4 cases of blood-clotting after J&J COVID-19 shots probed by EU drug agency

Europe's equivalent of the FDA is investigating whether four blood-clotting events are linked to Johnson & Johnson's COVID-19 vaccine, the agency said April 9

The European Medicines Agency, the European Union's drug regulator, said four serious cases of "unusual blood clots with low blood platelets" have been reported in people after receiving a Johnson & Johnson vaccine. It's unclear if there's a causal link. 

One of the four cases was in a clinical trial, though the agency didn't say where that trial was taking place. The other three were in people vaccinated in the U.S. The U.S. is the only country using the Johnson & Johnson vaccine. 

One of the four people died, the agency said. 

About 4.9 million people have been vaccinated with Johnson & Johnson's vaccine as of April 8, according to the CDC

"Our close tracking of side effects has revealed a small number of very rare events following vaccination," Johnson & Johnson said in a statement to The New York Times. "At present, no clear causal relationship has been established between these rare events and the [Johnson & Johnson] COVID-19 vaccine."

The FDA said in a statement sent to Becker's Hospital Review: "FDA is aware of reports in the U.S. of serious thromboembolic events, sometimes associated with thrombocytopenia (low levels of platelets in the blood) that have occurred in a few individuals following receipt of the [Johnson & Johnson] COVID-19 Vaccine. Both conditions can have many different causes. At this time, we have not found a causal relationship with vaccination and we are continuing our investigation and assessment of these cases. Our analysis of the data will inform the potential need for regulatory action."

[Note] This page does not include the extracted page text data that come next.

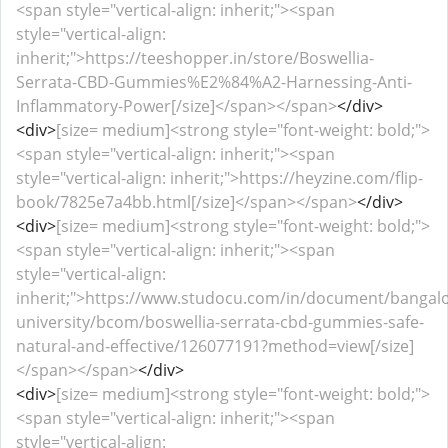
<span style="vertical-align: inherit;"><span
style="vertical-align:
inherit;">https://teeshopper.in/store/Boswellia-
Serrata-CBD-Gummies%E2%84%A2-Harnessing-Anti-
Inflammatory-Power[/size]</span></span>
</div>
<div>
[size= medium]<strong style="font-weight: bold;">
<span style="vertical-align: inherit;"><span
style="vertical-align: inherit;">https://heyzine.com/flip-
book/7825e7a4bb.html[/size]</span></span>
</div>
<div>
[size= medium]<strong style="font-weight: bold;">
<span style="vertical-align: inherit;"><span
style="vertical-align:
inherit;">https://www.studocu.com/in/document/bangalo
university/bcom/boswellia-serrata-cbd-gummies-safe-
natural-and-effective/126077191?method=view[/size]
</span></span>
</div>
<div>
[size= medium]<strong style="font-weight: bold;">
<span style="vertical-align: inherit;"><span
style="vertical-align: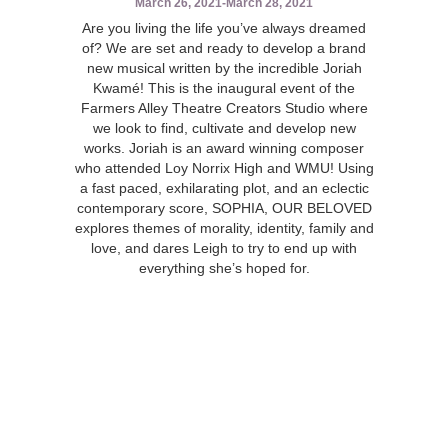
March 26, 2021
-
March 28, 2021
Are you living the life you’ve always dreamed
of? We are set and ready to develop a brand
new musical written by the incredible Joriah
Kwamé! This is the inaugural event of the
Farmers Alley Theatre Creators Studio where
we look to find, cultivate and develop new
works. Joriah is an award winning composer
who attended Loy Norrix High and WMU! Using
a fast paced, exhilarating plot, and an eclectic
contemporary score, SOPHIA, OUR BELOVED
explores themes of morality, identity, family and
love, and dares Leigh to try to end up with
everything she’s hoped for.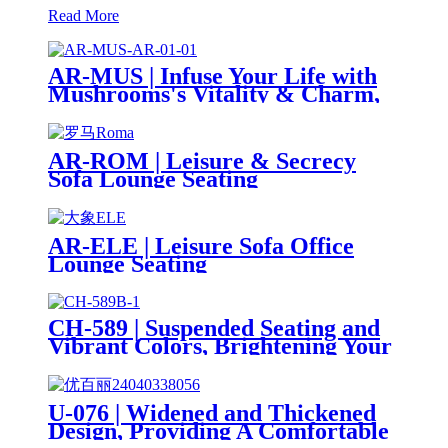
Read More
AR-MUS | Infuse Your Life with
Mushrooms's Vitality & Charm,
For Dual Serenity & Comfort
AR-ROM | Leisure & Secrecy
Sofa Lounge Seating
AR-ELE | Leisure Sofa Office
Lounge Seating
CH-589 | Suspended Seating and
Vibrant Colors, Brightening Your
Workspace
U-076 | Widened and Thickened
Design, Providing A Comfortable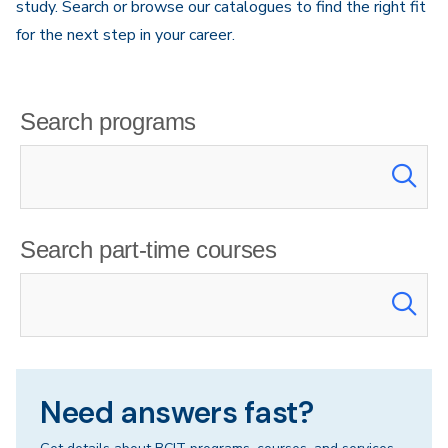
study. Search or browse our catalogues to find the right fit
for the next step in your career.
Search programs
Search part-time courses
Need answers fast?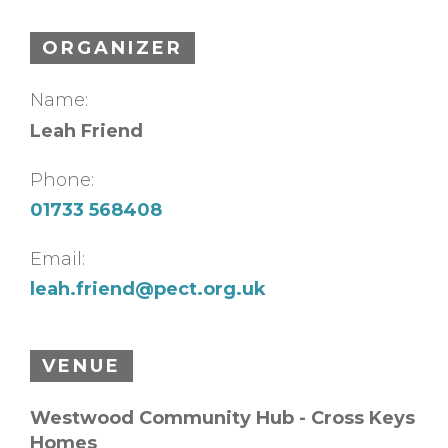
ORGANIZER
Name:
Leah Friend
Phone:
01733 568408
Email:
leah.friend@pect.org.uk
VENUE
Westwood Community Hub - Cross Keys
Homes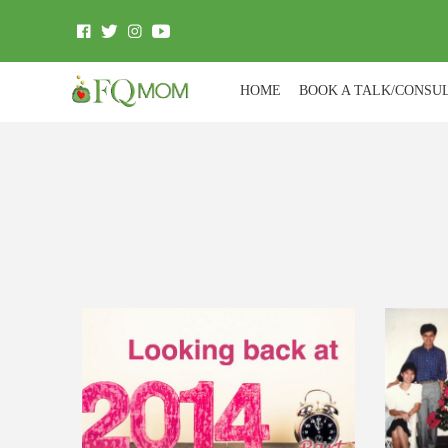
HOME
BOOK A TALK/CONSU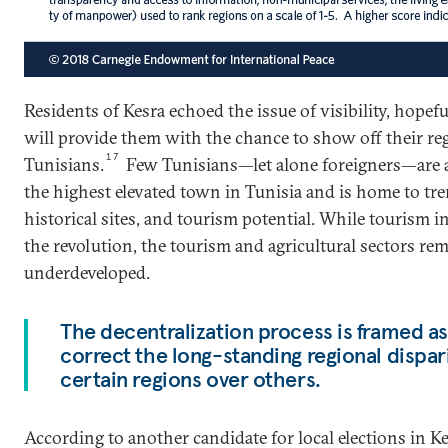
Residents of Kesra echoed the issue of visibility, hopefu
will provide them with the chance to show off their re
17
Tunisians.
Few Tunisians—let alone foreigners—are a
the highest elevated town in Tunisia and is home to tr
historical sites, and tourism potential. While tourism i
the revolution, the tourism and agricultural sectors re
underdeveloped.
The decentralization process is framed as
correct the long-standing regional dispari
certain regions over others.
According to another candidate for local elections in Ke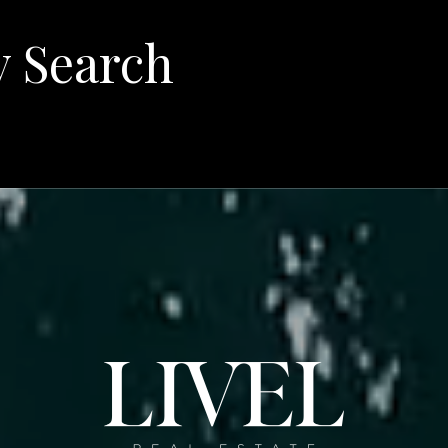
y Search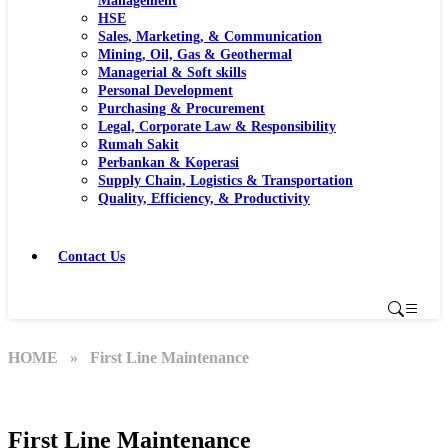
Management
HSE
Sales, Marketing, & Communication
Mining, Oil, Gas & Geothermal
Managerial & Soft skills
Personal Development
Purchasing & Procurement
Legal, Corporate Law & Responsibility
Rumah Sakit
Perbankan & Koperasi
Supply Chain, Logistics & Transportation
Quality, Efficiency, & Productivity
Contact Us
HOME
» First Line Maintenance
First Line Maintenance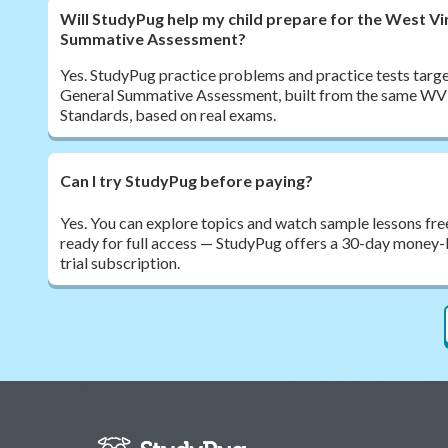
Will StudyPug help my child prepare for the West Vi
Summative Assessment?
Yes. StudyPug practice problems and practice tests target
General Summative Assessment, built from the same WV
Standards, based on real exams.
Can I try StudyPug before paying?
Yes. You can explore topics and watch sample lessons fre
ready for full access — StudyPug offers a 30-day money-
trial subscription.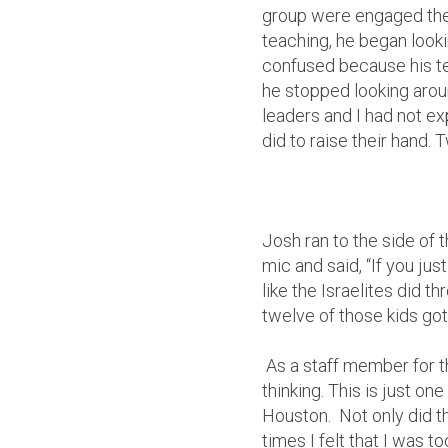
group were engaged the
teaching, he began looki
confused because his te
he stopped looking arou
leaders and I had not ex
did to raise their hand.
Josh ran to the side of 
mic and said, “If you j
like the Israelites did 
twelve of those kids got
As a staff member for t
thinking. This is just o
Houston. Not only did t
times I felt that I was 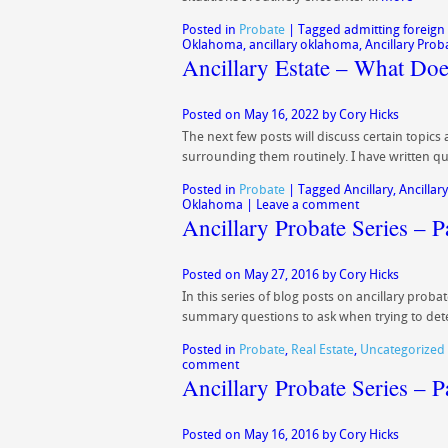
Posted in
Probate
|
Tagged
admitting foreign 
Oklahoma
,
ancillary oklahoma
,
Ancillary Prob
Ancillary Estate – What D
Posted on
May 16, 2022
by
Cory Hicks
The next few posts will discuss certain topics
surrounding them routinely. I have written qui
Posted in
Probate
|
Tagged
Ancillary
,
Ancillary
Oklahoma
|
Leave a comment
Ancillary Probate Series – 
Posted on
May 27, 2016
by
Cory Hicks
In this series of blog posts on ancillary prob
summary questions to ask when trying to det
Posted in
Probate
,
Real Estate
,
Uncategorized
comment
Ancillary Probate Series – P
Posted on
May 16, 2016
by
Cory Hicks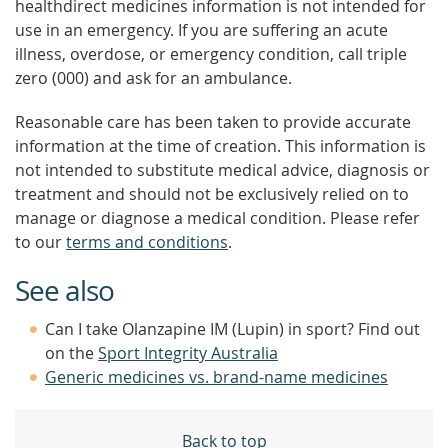
healthdirect medicines information is not intended for
use in an emergency. If you are suffering an acute
illness, overdose, or emergency condition, call triple
zero (000) and ask for an ambulance.
Reasonable care has been taken to provide accurate
information at the time of creation. This information is
not intended to substitute medical advice, diagnosis or
treatment and should not be exclusively relied on to
manage or diagnose a medical condition. Please refer
to our
terms and conditions
.
See also
Can I take Olanzapine IM (Lupin) in sport? Find out
on the
Sport Integrity Australia
Generic medicines vs. brand-name medicines
Back to top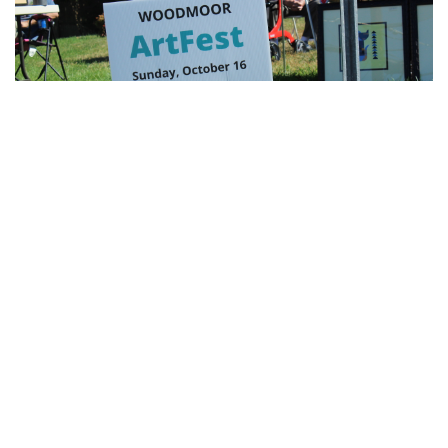
for Dig Pink Match
By
Katie Phung
|
Oct. 19, 2022, 12:05 a.m.
| In
Photo »
Varsity girl's volleyball defeats the Northwood Gladiators in
a 3-1 game.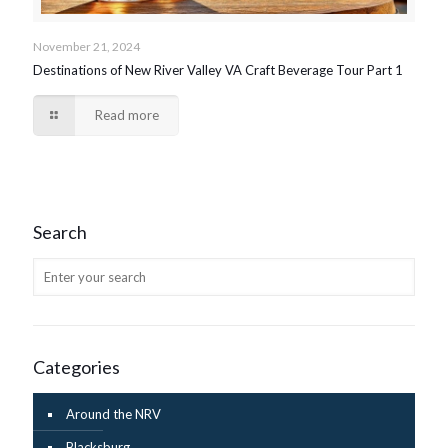
November 21, 2024
Destinations of New River Valley VA Craft Beverage Tour Part 1
Read more
Search
Categories
Around the NRV
Blacksburg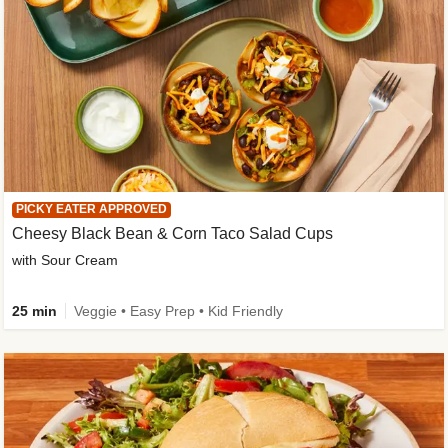
PICKY EATER APPROVED
Cheesy Black Bean & Corn Taco Salad Cups
with Sour Cream
25 min
Veggie • Easy Prep • Kid Friendly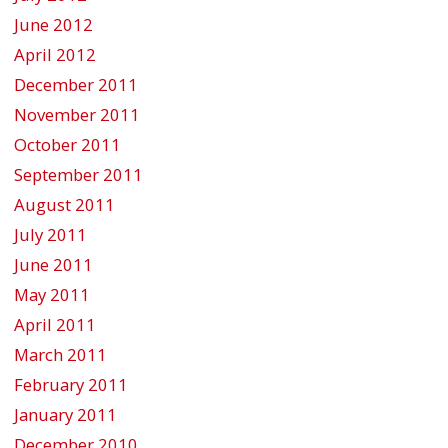
June 2012
April 2012
December 2011
November 2011
October 2011
September 2011
August 2011
July 2011
June 2011
May 2011
April 2011
March 2011
February 2011
January 2011
December 2010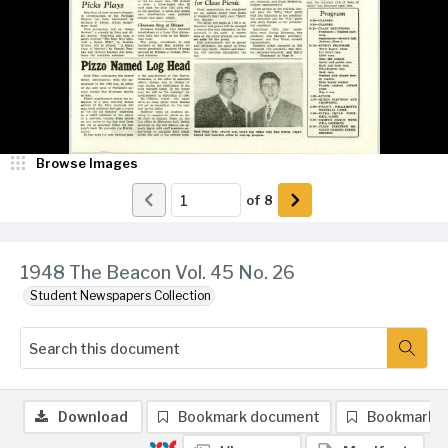
Browse Images
of
8
1948 The Beacon Vol. 45 No. 26
Student Newspapers Collection
Download
Bookmark document
Bookmark 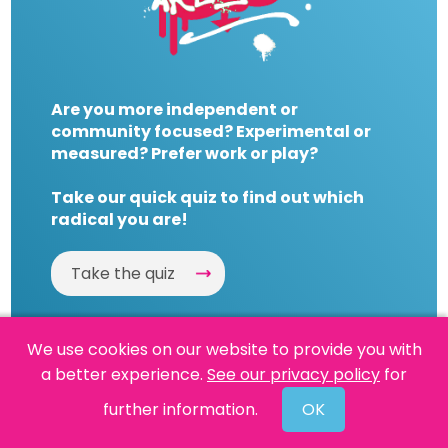
Are you more independent or
community focused? Experimental or
measured? Prefer work or play?
Take our quick quiz to find out which
radical you are!
Take the quiz
We use cookies on our website to provide you with
a better experience.
See our privacy policy
for
Website by
Powered By Reason
further information.
OK
© 2026 People's History Museum •
Policies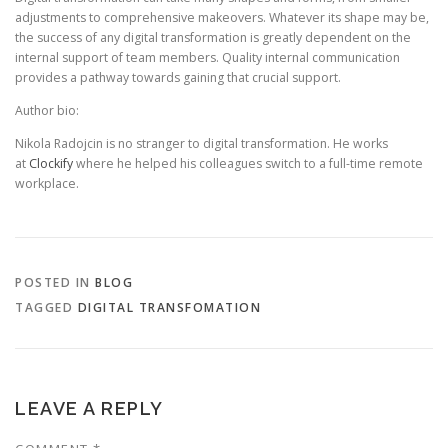
adjustments to comprehensive makeovers. Whatever its shape may be,
the success of any digital transformation is greatly dependent on the
internal support of team members. Quality internal communication
provides a pathway towards gaining that crucial support.
Author bio:
Nikola Radojcin is no stranger to digital transformation. He works
at
Clockify
where he helped his colleagues switch to a full-time remote
workplace.
POSTED IN
BLOG
TAGGED
DIGITAL TRANSFOMATION
LEAVE A REPLY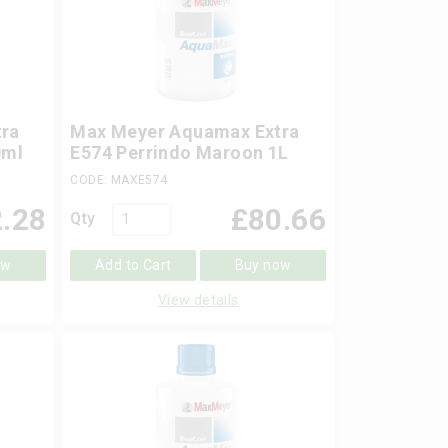
ra
Max Meyer Aquamax Extra
0ml
E574 Perrindo Maroon 1L
CODE: MAXE574
.28
£
80.66
Qty
ow
Add to Cart
Buy now
View details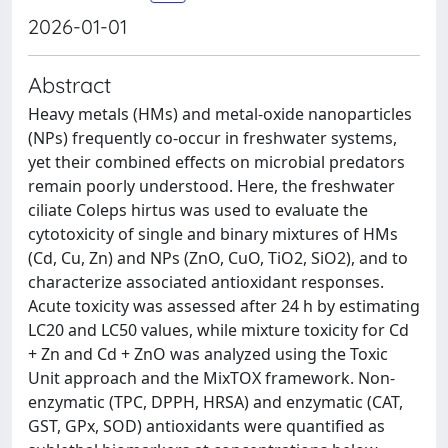
2026-01-01
Abstract
Heavy metals (HMs) and metal-oxide nanoparticles
(NPs) frequently co-occur in freshwater systems,
yet their combined effects on microbial predators
remain poorly understood. Here, the freshwater
ciliate Coleps hirtus was used to evaluate the
cytotoxicity of single and binary mixtures of HMs
(Cd, Cu, Zn) and NPs (ZnO, CuO, TiO2, SiO2), and to
characterize associated antioxidant responses.
Acute toxicity was assessed after 24 h by estimating
LC20 and LC50 values, while mixture toxicity for Cd
+ Zn and Cd + ZnO was analyzed using the Toxic
Unit approach and the MixTOX framework. Non-
enzymatic (TPC, DPPH, HRSA) and enzymatic (CAT,
GST, GPx, SOD) antioxidants were quantified as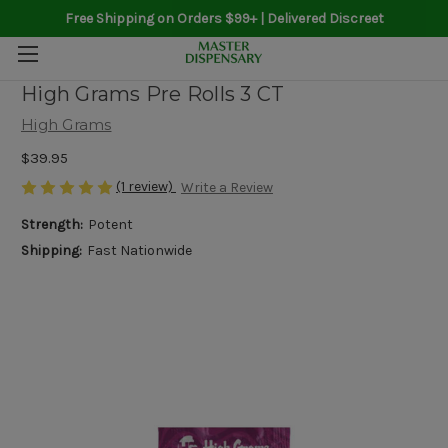
Free Shipping on Orders $99+ | Delivered Discreet
High Grams Pre Rolls 3 CT
High Grams
$39.95
(1 review)
Write a Review
Strength:
Potent
Shipping:
Fast Nationwide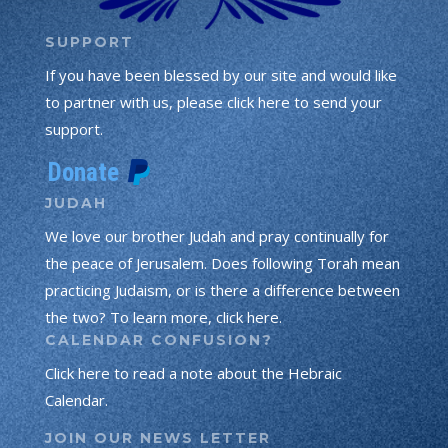
SUPPORT
If you have been blessed by our site and would like
to partner with us, please click here to send your
support.
JUDAH
We love our brother Judah and pray continually for
the peace of Jerusalem. Does following Torah mean
practicing Judaism, or is there a difference between
the two? To learn more, click here.
CALENDAR CONFUSION?
Click here to read a note about the Hebraic
Calendar.
JOIN OUR NEWS LETTER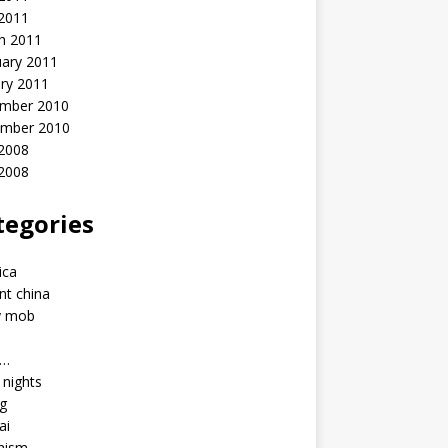
 2011
h 2011
uary 2011
ry 2011
mber 2010
mber 2010
2008
 2008
tegories
a
ica
nt china
y mob
a…
u nights
ng
ai
hism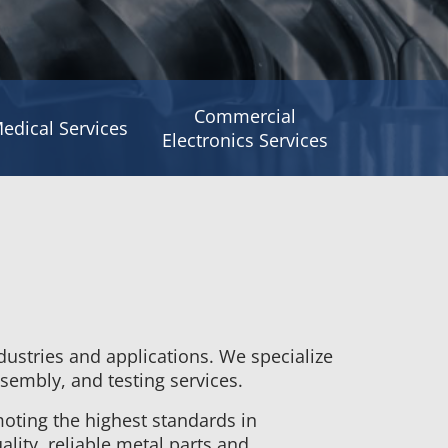
Commercial
edical Services
Electronics Services
dustries and applications. We specialize
sembly, and testing services.
oting the highest standards in
lity, reliable metal parts and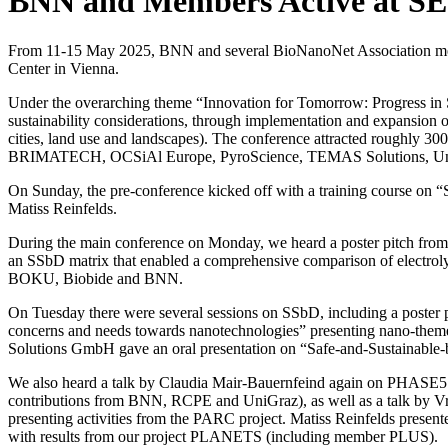
BNN and Members Active at S
From 11-15 May 2025, BNN and several BioNanoNet Association me
Center in Vienna.
Under the overarching theme “Innovation for Tomorrow: Progress in S
sustainability considerations, through implementation and expansion o
cities, land use and landscapes). The conference attracted roughly 
BRIMATECH, OCSiAl Europe, PyroScience, TEMAS Solutions, Universi
On Sunday, the pre-conference kicked off with a training course on
Matiss Reinfelds.
During the main conference on Monday, we heard a poster pitch from
an SSbD matrix that enabled a comprehensive comparison of electrolyte
BOKU, Biobide and BNN.
On Tuesday there were several sessions on SSbD, including a poster
concerns and needs towards nanotechnologies” presenting nano-th
Solutions GmbH gave an oral presentation on “Safe-and-Sustainable
We also heard a talk by Claudia Mair-Bauernfeind again on PHASE5 
contributions from BNN, RCPE and UniGraz), as well as a talk by Vr
presenting activities from the PARC project. Matiss Reinfelds presen
with results from our project PLANETS (including member PLUS).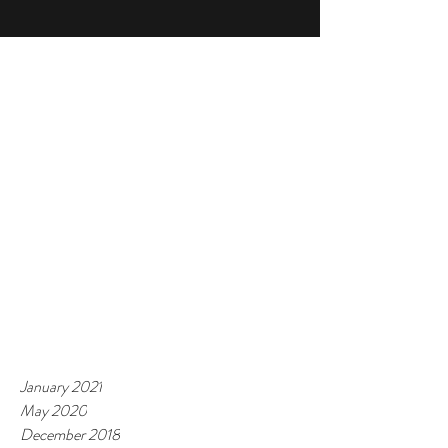
January 2021
May 2020
December 2018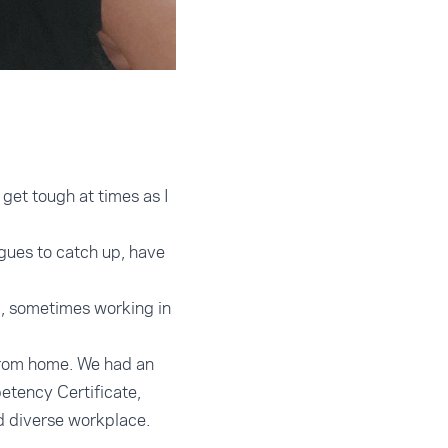
get tough at times as I
agues to catch up, have
p, sometimes working in
 from home. We had an
etency Certificate,
nd diverse workplace.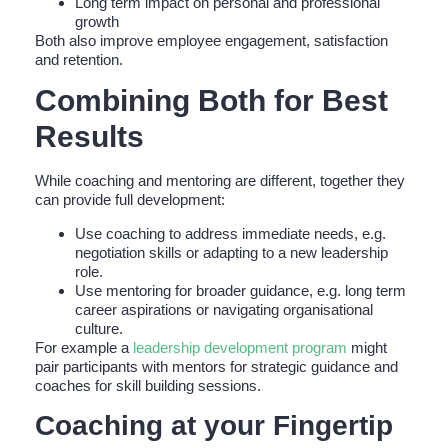
Long term impact on personal and professional
growth
Both also improve employee engagement, satisfaction
and retention.
Combining Both for Best
Results
While coaching and mentoring are different, together they
can provide full development:
Use coaching to address immediate needs, e.g.
negotiation skills or adapting to a new leadership
role.
Use mentoring for broader guidance, e.g. long term
career aspirations or navigating organisational
culture.
For example a
leadership development program
might
pair participants with mentors for strategic guidance and
coaches for skill building sessions.
Coaching at your Fingertip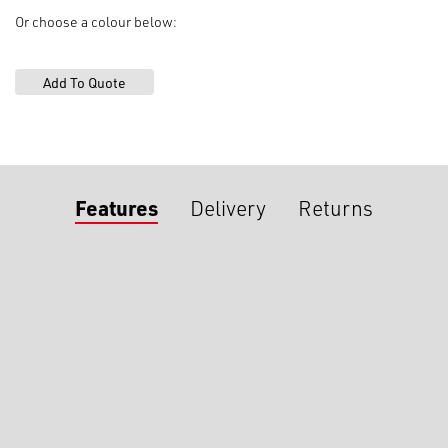
Or choose a colour below:
Features
Delivery
Returns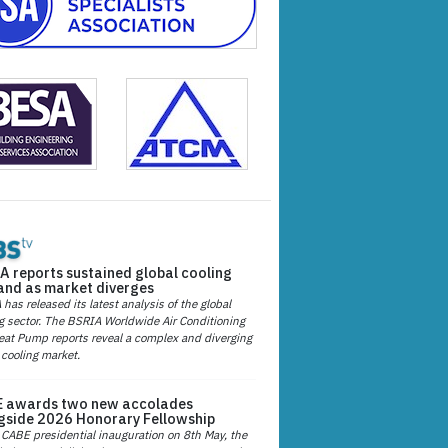
A reports sustained global cooling
nd as market diverges
has released its latest analysis of the global
g sector. The BSRIA Worldwide Air Conditioning
at Pump reports reveal a complex and diverging
 cooling market.
 awards two new accolades
gside 2026 Honorary Fellowship
 CABE presidential inauguration on 8th May, the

The FDA added that it provided information to the European Medicines Agency about the reports of blood clots, which is the basis for the agency's investigation.

Earlier this week, the European Medicines Agency said blood clots should be listed as a very rare side effect of AstraZeneca's vaccine. The benefits of that vaccine still outweigh the risks, the agency concluded. 

Blood clots are common in the general population, according to the Times. Between 300,000 and 600,000 people in the U.S. develop blood clots in their lungs or in veins in the legs or other parts of the body each year, according to CDC data. 

Editor's note: This article was updated April 12 at 3:45 p.m. CT to include a statement from the FDA.